Brandon Howe – Drummer/main songwriter
Josh Kappel – Guitar
Roy Hayes – Bass
Mike Morgan – Guitar
Engineered and mixed by Carl Byers at Clandestine Arts Recording
Mastered by Damian Herring at Subterranean Watchtower Studios
1. Without Honor and Humanity
2. Bless the Giver of Oblivion
3. All Innocence Burns Here
4. They Delight in Extinction
5. Black Hole of Calcutta
6. Isolated Dumping Grounds
7. This is He Who Kills
8. The Inhabitable Dark
After impressing with their 2018 demo, Sermon to the Snake, Obscene make their LP debut with a renewed sense of ruthless aggression in The Inhabitable Dark.

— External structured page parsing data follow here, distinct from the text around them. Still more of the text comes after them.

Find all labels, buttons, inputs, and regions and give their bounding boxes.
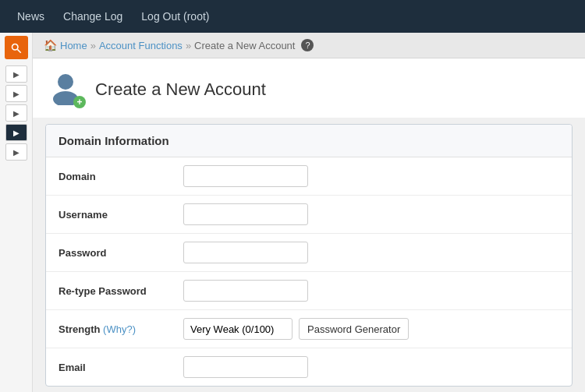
breadcrumb-current: Create a New Account [194, 40, 295, 51]
domain-info-title: Domain Information [46, 125, 572, 157]
email-label: Email [58, 362, 183, 373]
main-content: 🏠 Home » Account Functions » Create a Ne… [33, 33, 585, 392]
help-icon[interactable]: ? [301, 39, 314, 51]
username-input[interactable] [183, 203, 308, 225]
sidebar-arrow-1[interactable]: ▶ [5, 65, 27, 83]
retype-password-input[interactable] [183, 280, 308, 302]
sidebar-arrow-5[interactable]: ▶ [5, 143, 27, 161]
breadcrumb-sep-2: » [186, 40, 191, 51]
svg-line-1 [17, 49, 20, 52]
search-icon [10, 42, 22, 54]
email-input[interactable] [183, 356, 308, 378]
top-navigation: News Change Log Log Out (root) [0, 0, 585, 33]
domain-label: Domain [58, 171, 183, 182]
retype-password-label: Re-type Password [58, 285, 183, 297]
domain-info-card: Domain Information Domain Username Passw… [45, 124, 573, 387]
sidebar: ▶ ▶ ▶ ▶ ▶ ∨ [0, 33, 33, 392]
page-heading: + Create a New Account [33, 58, 585, 118]
home-icon: 🏠 [44, 39, 57, 51]
nav-logout[interactable]: Log Out (root) [132, 0, 218, 33]
sidebar-arrow-3[interactable]: ▶ [5, 104, 27, 122]
username-label: Username [58, 209, 183, 221]
breadcrumb-account-functions[interactable]: Account Functions [99, 40, 183, 51]
breadcrumb-sep-1: » [90, 40, 96, 51]
svg-point-2 [58, 74, 73, 90]
main-layout: ▶ ▶ ▶ ▶ ▶ ∨ 🏠 Home » Account Functions »… [0, 33, 585, 392]
breadcrumb: 🏠 Home » Account Functions » Create a Ne… [33, 33, 585, 58]
password-label: Password [58, 247, 183, 259]
nav-news[interactable]: News [8, 0, 54, 33]
breadcrumb-home[interactable]: Home [60, 40, 87, 51]
domain-row: Domain [46, 157, 572, 196]
strength-text: Strength [58, 323, 100, 335]
password-row: Password [46, 234, 572, 272]
password-input[interactable] [183, 242, 308, 263]
page-title: Create a New Account [95, 79, 266, 100]
sidebar-arrow-4[interactable]: ▶ [5, 124, 27, 141]
retype-password-row: Re-type Password [46, 272, 572, 310]
search-button[interactable] [5, 36, 28, 59]
strength-value: Very Weak (0/100) [183, 318, 292, 340]
sidebar-arrow-2[interactable]: ▶ [5, 85, 27, 102]
username-row: Username [46, 196, 572, 234]
why-link[interactable]: (Why?) [103, 323, 136, 335]
strength-row: Strength (Why?) Very Weak (0/100) Passwo… [46, 310, 572, 348]
user-avatar: + [48, 71, 86, 108]
domain-input[interactable] [183, 165, 308, 187]
email-row: Email [46, 348, 572, 386]
password-generator-button[interactable]: Password Generator [299, 318, 409, 340]
strength-label: Strength (Why?) [58, 323, 183, 335]
nav-changelog[interactable]: Change Log [54, 0, 132, 33]
add-badge: + [73, 96, 86, 108]
svg-point-0 [12, 44, 19, 50]
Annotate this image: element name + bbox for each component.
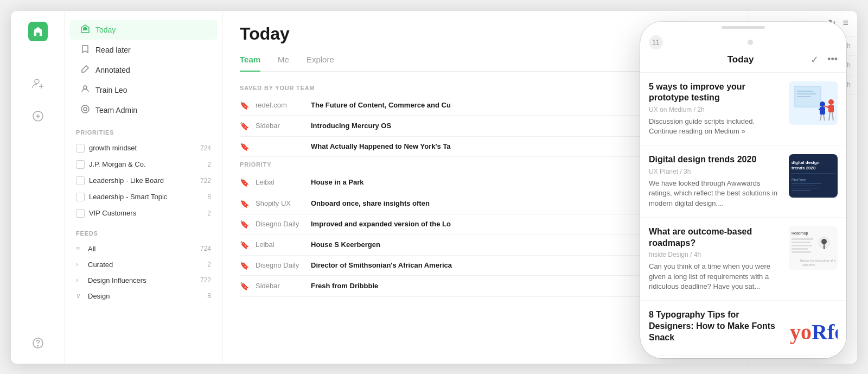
- article-title[interactable]: Fresh from Dribbble: [311, 282, 697, 290]
- priority-checkbox: [76, 160, 85, 169]
- priority-checkbox: [76, 144, 85, 153]
- feed-label: All: [88, 245, 196, 253]
- svg-rect-35: [792, 173, 835, 174]
- article-source: redef.com: [256, 101, 304, 109]
- nav-item-today[interactable]: Today: [69, 20, 218, 40]
- priority-count: 724: [200, 144, 211, 152]
- annotate-icon: [80, 65, 90, 75]
- train-leo-icon: [80, 85, 90, 96]
- tab-team[interactable]: Team: [240, 55, 260, 72]
- tab-explore[interactable]: Explore: [307, 55, 334, 72]
- svg-rect-37: [792, 183, 821, 184]
- svg-rect-26: [828, 105, 834, 112]
- phone-article-4[interactable]: 8 Typography Tips for Designers: How to …: [640, 301, 846, 356]
- priority-vip-customers[interactable]: VIP Customers 2: [65, 205, 222, 221]
- article-source: Leibal: [256, 178, 304, 186]
- nav-item-read-later[interactable]: Read later: [69, 40, 218, 60]
- phone-article-thumb: digital design trends 2020 ProForm: [789, 154, 838, 198]
- article-source: Disegno Daily: [256, 220, 304, 228]
- priority-jpmorgan[interactable]: J.P. Morgan & Co. 2: [65, 156, 222, 173]
- phone-camera: [748, 40, 753, 45]
- nav-item-team-admin[interactable]: Team Admin: [69, 100, 218, 120]
- bookmark-icon[interactable]: 🔖: [240, 282, 249, 290]
- svg-marker-9: [83, 27, 87, 30]
- phone-mockup-wrapper: 11 Today ✓ ••• 5 ways to improve your pr…: [640, 22, 857, 364]
- today-label: Today: [95, 26, 116, 34]
- feed-design[interactable]: ∨ Design 8: [65, 288, 222, 304]
- svg-text:yo: yo: [790, 320, 812, 344]
- add-icon[interactable]: [28, 106, 48, 126]
- phone-more-icon[interactable]: •••: [827, 54, 838, 66]
- svg-text:3months: 3months: [802, 263, 815, 267]
- feed-list-icon: ≡: [76, 245, 84, 252]
- svg-text:Tactics for execution of a: Tactics for execution of a: [800, 259, 836, 262]
- today-icon: [80, 24, 90, 35]
- priority-count: 722: [200, 177, 211, 185]
- feed-chevron-icon: ›: [76, 261, 84, 268]
- bookmark-icon[interactable]: 🔖: [240, 220, 249, 229]
- phone-notch: [722, 26, 765, 29]
- feed-chevron-icon: ›: [76, 276, 84, 284]
- phone-article-title: 8 Typography Tips for Designers: How to …: [649, 309, 782, 343]
- bookmark-icon[interactable]: 🔖: [240, 261, 249, 270]
- train-leo-label: Train Leo: [95, 86, 127, 94]
- svg-point-7: [37, 345, 39, 346]
- phone-article-meta: Inside Design / 4h: [649, 251, 782, 258]
- left-nav-panel: Today Read later Annotated: [65, 11, 222, 364]
- add-person-icon[interactable]: [28, 74, 48, 93]
- feed-expand-icon: ∨: [76, 292, 84, 300]
- nav-item-train-leo[interactable]: Train Leo: [69, 80, 218, 100]
- article-source-text: UX Planet: [649, 168, 678, 175]
- article-title[interactable]: House in a Park: [311, 178, 697, 186]
- article-separator: /: [690, 251, 694, 258]
- article-title[interactable]: House S Keerbergen: [311, 240, 697, 249]
- priority-leadership-smart[interactable]: Leadership - Smart Topic 8: [65, 189, 222, 205]
- priority-label: growth mindset: [89, 144, 196, 152]
- bookmark-icon[interactable]: 🔖: [240, 178, 249, 187]
- priority-count: 2: [207, 210, 211, 217]
- bookmark-icon[interactable]: 🔖: [240, 122, 249, 130]
- article-title[interactable]: Introducing Mercury OS: [311, 122, 655, 130]
- phone-article-1[interactable]: 5 ways to improve your prototype testing…: [640, 73, 846, 146]
- nav-item-annotated[interactable]: Annotated: [69, 60, 218, 80]
- svg-rect-48: [792, 245, 812, 246]
- feed-all[interactable]: ≡ All 724: [65, 241, 222, 257]
- svg-rect-47: [792, 242, 810, 243]
- app-logo[interactable]: [28, 22, 48, 41]
- article-source: Leibal: [256, 240, 304, 249]
- tab-me[interactable]: Me: [278, 55, 289, 72]
- bookmark-icon[interactable]: 🔖: [240, 199, 249, 208]
- phone-article-2[interactable]: Digital design trends 2020 UX Planet / 3…: [640, 145, 846, 217]
- svg-text:ProForm: ProForm: [792, 178, 806, 182]
- team-admin-label: Team Admin: [95, 106, 137, 115]
- feed-design-influencers[interactable]: › Design Influencers 722: [65, 272, 222, 288]
- feed-count: 8: [207, 292, 211, 300]
- phone-article-desc: Discussion guide scripts included. Conti…: [649, 117, 782, 136]
- phone-article-meta: UX on Medium / 2h: [649, 106, 782, 113]
- phone-article-desc: Can you think of a time when you were gi…: [649, 262, 782, 291]
- feed-label: Curated: [88, 261, 203, 269]
- read-later-label: Read later: [95, 46, 131, 54]
- svg-rect-39: [792, 188, 819, 188]
- priority-growth-mindset[interactable]: growth mindset 724: [65, 140, 222, 156]
- phone-article-content: Digital design trends 2020 UX Planet / 3…: [649, 154, 782, 208]
- app-container: Today Read later Annotated: [11, 11, 857, 364]
- bookmark-icon[interactable]: 🔖: [240, 101, 249, 110]
- phone-check-icon[interactable]: ✓: [810, 54, 819, 66]
- svg-rect-20: [820, 107, 825, 115]
- bookmark-icon[interactable]: 🔖: [240, 240, 249, 249]
- priority-label: VIP Customers: [89, 209, 203, 217]
- phone-notch-bar: [640, 22, 846, 33]
- phone-article-meta: UX Planet / 3h: [649, 168, 782, 175]
- feed-curated[interactable]: › Curated 2: [65, 257, 222, 272]
- help-icon[interactable]: [28, 333, 48, 353]
- svg-point-10: [84, 86, 87, 89]
- article-time: 2h: [697, 106, 704, 113]
- phone-status-count: 11: [649, 35, 663, 49]
- bookmark-icon[interactable]: 🔖: [240, 142, 249, 151]
- priority-count: 2: [207, 161, 211, 168]
- feed-label: Design: [88, 292, 203, 300]
- article-source: Shopify UX: [256, 199, 304, 207]
- priority-leadership-like[interactable]: Leadership - Like Board 722: [65, 173, 222, 189]
- phone-article-3[interactable]: What are outcome-based roadmaps? Inside …: [640, 218, 846, 301]
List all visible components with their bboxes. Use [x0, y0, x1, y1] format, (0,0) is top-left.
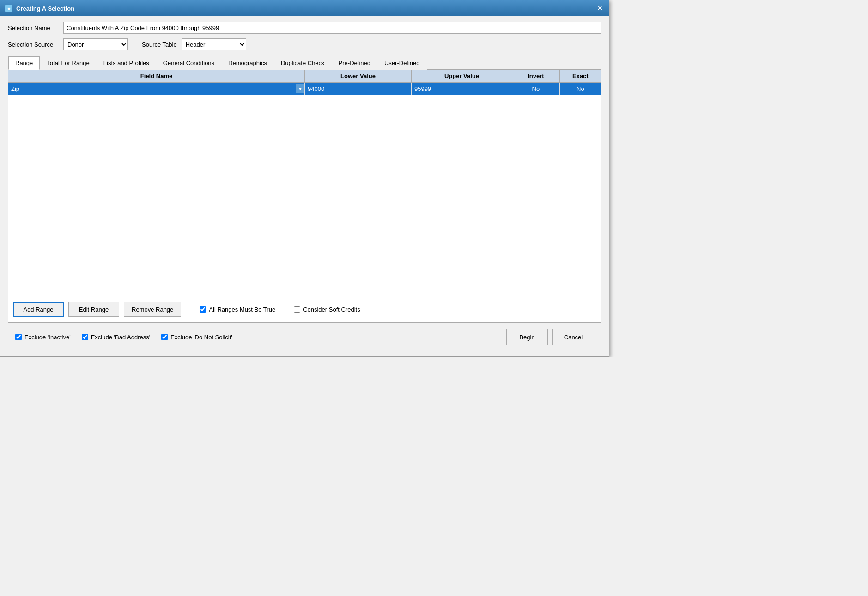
- table-container[interactable]: Field Name Lower Value Upper Value Inver…: [8, 70, 601, 296]
- exclude-bad-address-group: Exclude 'Bad Address': [82, 334, 151, 341]
- consider-soft-credits-group: Consider Soft Credits: [294, 306, 360, 313]
- col-header-upper-value: Upper Value: [411, 70, 512, 83]
- title-bar-left: ★ Creating A Selection: [5, 5, 74, 12]
- exact-cell: No: [559, 83, 601, 95]
- remove-range-button[interactable]: Remove Range: [124, 302, 181, 317]
- all-ranges-group: All Ranges Must Be True: [200, 306, 275, 313]
- tab-range[interactable]: Range: [8, 56, 40, 70]
- exclude-inactive-checkbox[interactable]: [15, 334, 22, 340]
- exclude-bad-address-checkbox[interactable]: [82, 334, 88, 340]
- consider-soft-credits-label: Consider Soft Credits: [303, 306, 360, 313]
- exclude-inactive-group: Exclude 'Inactive': [15, 334, 71, 341]
- all-ranges-checkbox[interactable]: [200, 306, 206, 313]
- col-header-field-name: Field Name: [8, 70, 305, 83]
- exclude-do-not-solicit-label: Exclude 'Do Not Solicit': [170, 334, 232, 341]
- selection-source-row: Selection Source Donor Source Table Head…: [8, 38, 601, 50]
- bottom-buttons: Begin Cancel: [506, 329, 594, 345]
- field-name-cell: Zip▼: [8, 83, 305, 95]
- action-buttons-row: Add Range Edit Range Remove Range All Ra…: [8, 296, 601, 322]
- exclude-inactive-label: Exclude 'Inactive': [24, 334, 71, 341]
- tab-duplicate-check[interactable]: Duplicate Check: [274, 56, 332, 70]
- invert-cell: No: [512, 83, 560, 95]
- lower-value-cell: 94000: [305, 83, 412, 95]
- bottom-bar: Exclude 'Inactive' Exclude 'Bad Address'…: [8, 323, 601, 351]
- cancel-button[interactable]: Cancel: [552, 329, 594, 345]
- tab-total-for-range[interactable]: Total For Range: [40, 56, 97, 70]
- exclude-bad-address-label: Exclude 'Bad Address': [91, 334, 151, 341]
- tab-demographics[interactable]: Demographics: [221, 56, 274, 70]
- range-table: Field Name Lower Value Upper Value Inver…: [8, 70, 601, 95]
- field-dropdown-button[interactable]: ▼: [296, 84, 304, 93]
- close-button[interactable]: ✕: [595, 4, 604, 13]
- source-table-select[interactable]: Header: [182, 38, 246, 50]
- selection-name-label: Selection Name: [8, 24, 59, 31]
- tabs-container: Range Total For Range Lists and Profiles…: [8, 56, 601, 323]
- col-header-invert: Invert: [512, 70, 560, 83]
- col-header-lower-value: Lower Value: [305, 70, 412, 83]
- app-icon: ★: [5, 5, 12, 12]
- tab-user-defined[interactable]: User-Defined: [377, 56, 427, 70]
- window-title: Creating A Selection: [16, 5, 74, 12]
- main-content: Selection Name Selection Source Donor So…: [0, 16, 609, 356]
- exclude-do-not-solicit-checkbox[interactable]: [161, 334, 168, 340]
- upper-value-cell: 95999: [411, 83, 512, 95]
- all-ranges-label: All Ranges Must Be True: [209, 306, 275, 313]
- tab-pre-defined[interactable]: Pre-Defined: [332, 56, 377, 70]
- tabs-header: Range Total For Range Lists and Profiles…: [8, 56, 601, 70]
- table-row[interactable]: Zip▼9400095999NoNo: [8, 83, 601, 95]
- selection-name-input[interactable]: [63, 22, 601, 34]
- tab-general-conditions[interactable]: General Conditions: [156, 56, 221, 70]
- begin-button[interactable]: Begin: [506, 329, 548, 345]
- exclude-do-not-solicit-group: Exclude 'Do Not Solicit': [161, 334, 232, 341]
- add-range-button[interactable]: Add Range: [13, 302, 64, 317]
- edit-range-button[interactable]: Edit Range: [68, 302, 119, 317]
- tab-lists-and-profiles[interactable]: Lists and Profiles: [97, 56, 156, 70]
- selection-name-row: Selection Name: [8, 22, 601, 34]
- source-table-label: Source Table: [142, 41, 177, 48]
- main-window: ★ Creating A Selection ✕ Selection Name …: [0, 0, 609, 357]
- field-name-value: Zip: [11, 85, 19, 92]
- consider-soft-credits-checkbox[interactable]: [294, 306, 300, 313]
- selection-source-label: Selection Source: [8, 41, 59, 48]
- col-header-exact: Exact: [559, 70, 601, 83]
- selection-source-select[interactable]: Donor: [63, 38, 128, 50]
- title-bar: ★ Creating A Selection ✕: [0, 0, 609, 16]
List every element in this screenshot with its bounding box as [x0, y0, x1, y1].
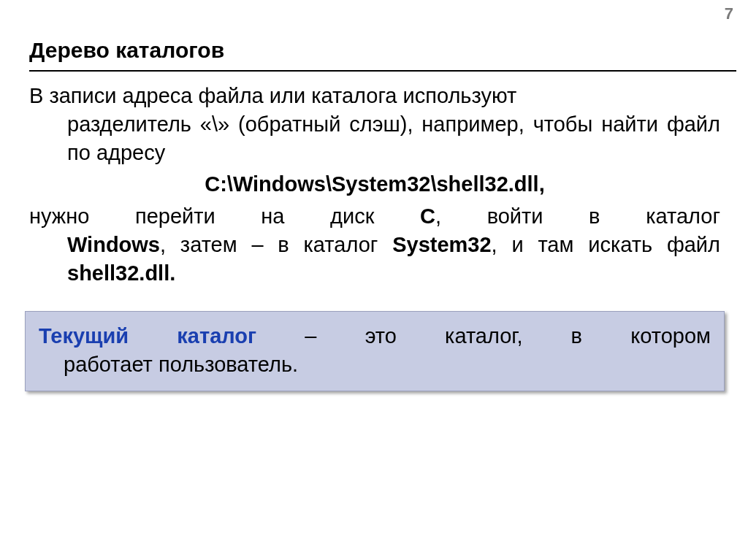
callout-line1-rest: – это каталог, в котором	[256, 324, 711, 348]
callout-line1: Текущий каталог – это каталог, в котором	[39, 322, 711, 350]
callout-line2: работает пользователь.	[39, 350, 711, 379]
p2-after-c: , войти в каталог	[435, 204, 720, 228]
p2-c: С	[420, 204, 435, 228]
p2-rest: Windows, затем – в каталог System32, и т…	[29, 231, 720, 288]
p1-line1: В записи адреса файла или каталога испол…	[29, 84, 516, 107]
p2-system32: System32	[392, 233, 491, 256]
callout-term: Текущий каталог	[39, 324, 256, 348]
p2-mid2: , и там искать файл	[492, 233, 720, 256]
slide: 7 Дерево каталогов В записи адреса файла…	[0, 0, 748, 560]
p2-mid1: , затем – в каталог	[160, 233, 392, 256]
slide-title: Дерево каталогов	[29, 38, 224, 63]
p2-windows: Windows	[67, 233, 160, 256]
page-number: 7	[725, 4, 733, 23]
title-underline	[29, 70, 736, 72]
p2-line1: нужно перейти на диск С, войти в каталог	[29, 202, 720, 231]
p2-shell: shell32.dll.	[67, 261, 175, 285]
body-text: В записи адреса файла или каталога испол…	[29, 82, 720, 288]
file-path: С:\Windows\System32\shell32.dll,	[29, 170, 720, 199]
definition-callout: Текущий каталог – это каталог, в котором…	[25, 311, 725, 391]
paragraph-1: В записи адреса файла или каталога испол…	[29, 82, 720, 167]
p2-lead: нужно перейти на диск	[29, 204, 420, 228]
p1-rest: разделитель «\» (обратный слэш), наприме…	[29, 110, 720, 167]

They entered Earth Analog Studios in Tolono, IL in summer of 2018 to lay down 8 tracks of death metal fury.
Not adhering to any sort of ‘caveman’ or ‘cavernous’ trend in the current climate, this album hearkens back to early Florida and Dutch death metal scene as well as nods to the U.K., Scandinavia and New York; touches of vicious thrash and riff-oriented traditional heavy metal to go along with an unhinged acidic vocal style.
The artwork provided by cult artist and legendary great Mark Riddick is one of his best works. Come with Obscene down in The Inhabitable Dark!
Despite being a tourist in the weird and wonderful land of death metal, one of my less well-explored subgenres, I still thoroughly enjoyed listening to this album. After accidentally leaving my audio on full, I was pleasantly deafened by heavy riffs and double kick pedals which could strip the paint of an innocent Volvo from several hundred feet away. This band doesn’t beat (or shred, if you will) around the bush. Though I have to say I am undecided about the singer’s vocals, the pitch being a few octaves higher than expected. The most I can say is that it’s refreshingly androgynous, and lends itself well enough to the overall vibe of the tracks.
It was a cohesive listening experience. Death metal done poorly can sound like a bunch of angry, yet lethargic bees stuck inside a refrigerator. I’m pleased to report this couldn’t be more from the truth with Obscene. Their songs are sleek and purposeful, and, dare I say it, catchy? Or at least as catchy as death metal can be, of course. Black Hole of Calcutta has a particularly delicious riff throughout.
Overall a solid album which captured my interest. Maybe it’s time I got seriously into death metal.